Pinecoffin, a civil servant, had sold a horse to Nafferton, which turned out to be badly behaved, a very poor bargain. Nafferton gets his revenge by bombarding Pinecoffin for information about pigs, giving him an interrninable amount of work, and making him a laughing stock among his colleagues.

‘You hit hard … His own people think he’s mad.’

‘You don’t say so ? I’ll show you some of his letters tonight at dinner.


This is from “The Village that voted the Earth was Flat” in A Diversity of Creatures.

Sir Thomas Ingell, an MP and local magistrate, has had up a group of motorists for speeding, fined them, and – what was worse – ridiculed them in court. They take their revenge my making him amd his village a national laughing stock. When Sir Thomas, in a fury, assaults one of them, they sue him, and then publicly withdraw the charge, implying that Sir Thomas is unhinged.

‘…Look at her from here and tell us how many spots you count now’.

‘None … They’re all gone. My God ! Everything’s gone !’.

‘Quite right … here’s .. your own kind Dr Frole to see you safe home.’


This is from “Beauty Spots” in Limits and Renewals.

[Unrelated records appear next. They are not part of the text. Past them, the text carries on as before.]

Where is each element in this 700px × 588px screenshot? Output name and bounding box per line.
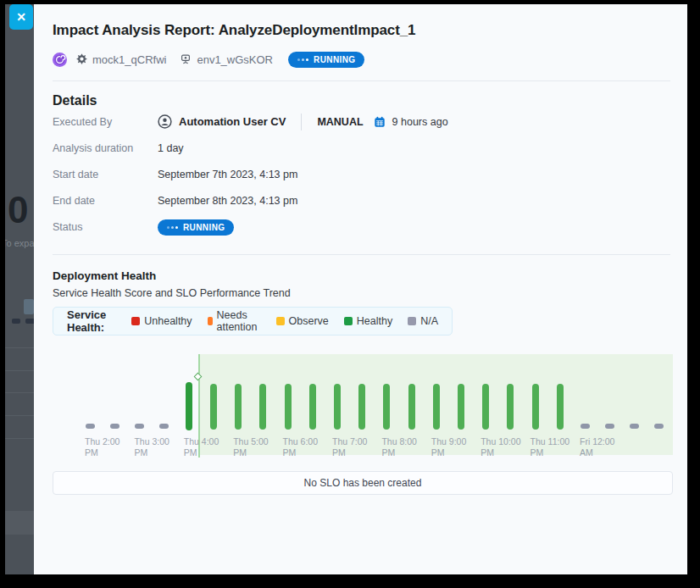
- service-name: mock1_qCRfwi: [92, 53, 166, 66]
- running-spinner-icon: [167, 226, 178, 229]
- dimmed-page-backdrop: 0 To expa: [5, 4, 34, 574]
- legend-item: Unhealthy: [131, 315, 192, 327]
- x-axis-tick-label: Thu 6:00PM: [283, 436, 318, 458]
- app-window: 0 To expa ✕ Impact Analysis Report: Anal…: [5, 4, 687, 574]
- vertical-divider: [301, 114, 302, 130]
- close-icon: ✕: [16, 10, 26, 24]
- user-avatar-icon: [158, 114, 172, 129]
- service-meta: mock1_qCRfwi: [75, 53, 166, 66]
- executed-by-user: Automation User CV: [179, 115, 286, 128]
- detail-label: Executed By: [53, 116, 158, 128]
- no-data-dash: [654, 424, 664, 429]
- x-axis-tick-label: Thu 11:00PM: [531, 436, 570, 458]
- impact-analysis-drawer: Impact Analysis Report: AnalyzeDeploymen…: [34, 4, 687, 574]
- health-score-bar: [383, 384, 390, 430]
- health-score-bar-chart: Thu 2:00PMThu 3:00PMThu 4:00PMThu 5:00PM…: [53, 349, 673, 464]
- detail-row: Start date September 7th 2023, 4:13 pm: [53, 161, 670, 187]
- executed-by-row: Executed By Automation User CV MANUAL: [53, 108, 670, 135]
- no-data-dash: [605, 424, 614, 429]
- x-axis-tick-label: Thu 5:00PM: [233, 436, 268, 458]
- health-score-bar: [210, 384, 217, 430]
- environment-name: env1_wGsKOR: [197, 53, 273, 66]
- detail-row: Analysis duration 1 day: [53, 135, 670, 161]
- health-score-bar: [482, 384, 489, 430]
- health-score-bar: [433, 384, 440, 430]
- backdrop-panel-fragment: [24, 299, 34, 314]
- health-score-bar: [309, 384, 316, 430]
- backdrop-row-divider: [5, 415, 34, 416]
- status-badge: RUNNING: [158, 219, 234, 236]
- status-badge-label: RUNNING: [183, 223, 225, 232]
- header-meta-row: mock1_qCRfwi env1_wGsKOR RUNNING: [53, 49, 670, 69]
- backdrop-bar-fragment: [25, 319, 34, 324]
- no-data-dash: [159, 424, 169, 429]
- trigger-type: MANUAL: [317, 116, 363, 128]
- x-axis-tick-label: Thu 9:00PM: [431, 436, 466, 458]
- x-axis-tick-label: Fri 12:00AM: [580, 436, 614, 458]
- detail-value: 1 day: [158, 142, 184, 154]
- detail-value: September 8th 2023, 4:13 pm: [158, 195, 297, 207]
- deployment-health-heading: Deployment Health: [53, 269, 670, 282]
- page-title: Impact Analysis Report: AnalyzeDeploymen…: [53, 22, 670, 39]
- legend-item: Needs attention: [208, 309, 261, 333]
- detail-label: Analysis duration: [53, 142, 158, 154]
- backdrop-row-divider: [5, 347, 34, 348]
- environment-meta: env1_wGsKOR: [180, 53, 273, 66]
- health-score-bar: [235, 384, 242, 430]
- health-score-bar: [557, 384, 564, 430]
- no-data-dash: [86, 424, 95, 429]
- slo-empty-message: No SLO has been created: [304, 477, 422, 489]
- legend-swatch-icon: [208, 317, 213, 325]
- health-score-bar: [259, 384, 266, 430]
- health-score-bar: [358, 384, 365, 430]
- health-score-bar: [285, 384, 292, 430]
- health-score-bar: [186, 382, 192, 430]
- status-badge-label: RUNNING: [314, 55, 355, 64]
- no-data-dash: [110, 424, 119, 429]
- backdrop-bar-fragment: [12, 319, 20, 324]
- running-spinner-icon: [297, 58, 308, 61]
- executed-time-ago: 9 hours ago: [392, 116, 448, 128]
- gear-icon: [75, 53, 87, 65]
- details-heading: Details: [53, 93, 670, 108]
- x-axis-tick-label: Thu 3:00PM: [134, 436, 169, 458]
- detail-label: End date: [53, 195, 158, 207]
- drawer-close-button[interactable]: ✕: [9, 4, 33, 30]
- detail-row: End date September 8th 2023, 4:13 pm: [53, 187, 670, 214]
- header-divider: [53, 80, 670, 81]
- legend-swatch-icon: [344, 317, 353, 325]
- legend-item: N/A: [408, 315, 438, 327]
- legend-item: Healthy: [344, 315, 392, 327]
- backdrop-row-divider: [5, 370, 34, 371]
- environment-icon: [180, 53, 192, 65]
- status-row: Status RUNNING: [53, 214, 670, 241]
- slo-empty-state: No SLO has been created: [53, 471, 673, 495]
- section-divider: [53, 254, 670, 255]
- detail-label: Status: [53, 221, 158, 233]
- legend-item: Observe: [276, 315, 329, 327]
- deployment-health-subtitle: Service Health Score and SLO Performance…: [53, 287, 670, 299]
- x-axis-tick-label: Thu 7:00PM: [332, 436, 367, 458]
- x-axis-tick-label: Thu 4:00PM: [184, 436, 219, 458]
- backdrop-stat-value: 0: [8, 189, 28, 231]
- status-badge: RUNNING: [288, 52, 364, 68]
- legend-title: Service Health:: [67, 308, 116, 334]
- backdrop-row-divider: [5, 392, 34, 393]
- no-data-dash: [630, 424, 639, 429]
- x-axis-tick-label: Thu 10:00PM: [481, 436, 520, 458]
- backdrop-footer-band: [5, 511, 34, 535]
- health-score-bar: [532, 384, 539, 430]
- health-score-bar: [507, 384, 514, 430]
- x-axis-tick-label: Thu 8:00PM: [381, 436, 416, 458]
- monitored-service-avatar-icon: [53, 53, 67, 67]
- health-score-bar: [408, 384, 415, 430]
- calendar-icon: [374, 116, 386, 128]
- legend-swatch-icon: [131, 317, 140, 325]
- health-score-bar: [334, 384, 341, 430]
- backdrop-partial-text: To expa: [5, 238, 34, 248]
- x-axis-tick-label: Thu 2:00PM: [85, 436, 119, 458]
- legend-swatch-icon: [408, 317, 416, 325]
- backdrop-row-divider: [5, 438, 34, 439]
- detail-value: September 7th 2023, 4:13 pm: [158, 169, 297, 180]
- legend-swatch-icon: [276, 317, 285, 325]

A wealthy father and son, the Gravells, have settled in the country, seeking peace after testing times in the war. An unpleasant neighbour, a Major, makes it his business to harry them, spread false rumours about them, and generally make a nuisance of himself. They get their revenge by painting their giant pig in lurid colours, letting him see it, and swiftly washing it white again. When he brings other neighbours to see the latest outrage committed by the Gravells, there is no sign of any lurid colours, and everyone thinks the Major mad.